Ko te ngau a Hine-Moana
Ki a Hinetūakirikiri
He ngau mutunga kore
He ngau kukume iho
Ko tōku Kuia tērā
Hine-Moana gnaws away at the shore line. With every lap of her waves a greeting to Hinetūakirikiri and Hineoneone whose fine sands are slowly formed by this caress. The sea eats away at the whenua. The sturdy defender Rakahore of rock and stone eventually merges with Parawhenuamea of silt and sediment. These fine particles slowly build up again to form the body of Papatūānuku. This constant ebb and flow is a ceaseless cycle, for centuries completely undisturbed, uninterrupted.

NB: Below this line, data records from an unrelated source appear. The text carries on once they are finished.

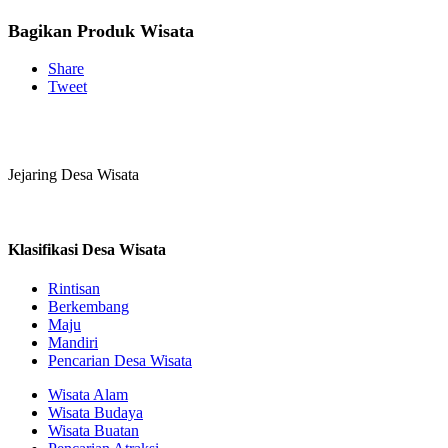
Bagikan Produk Wisata
Share
Tweet
Jejaring Desa Wisata
Klasifikasi Desa Wisata
Rintisan
Berkembang
Maju
Mandiri
Pencarian Desa Wisata
Wisata Alam
Wisata Budaya
Wisata Buatan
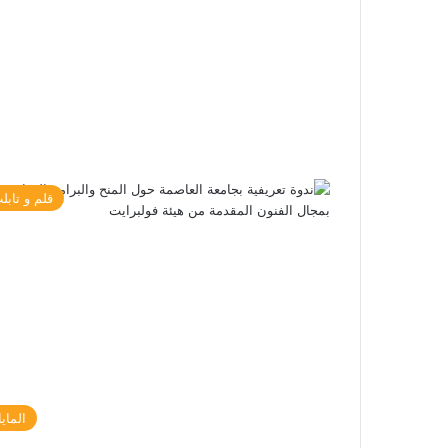
قلم و تابل
الماي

The six panel work in Mark Work use onepū, the black iron sands endemic to the rough west coast. An ode to Te Henga where my Kuia was taken off the rocks by Hine-Moana. A victim to this constant cycle. I never met my Kuia, but I am reminded of her presence in the mamae and grief that I silently carry, that often only the moana can strip from my shoulders.
– Raukura Turei
Ruakura Turei, Te Poho o Hinemoana, 2021
onepū (iron sand), raw pigment and oil on linen, 254 x 610 cm
This new major work by Turei was jointly commissioned by CoCA Centre for Contemporary Art Toi Moroki and Objectspace. Presently showing as part of:
CoCA Centre for Contemporary Art Toi Moroki
12 June – 28 August 2021
The exhibition will tour to Objectspace, Tāmaki Makaurau Auckland later this year.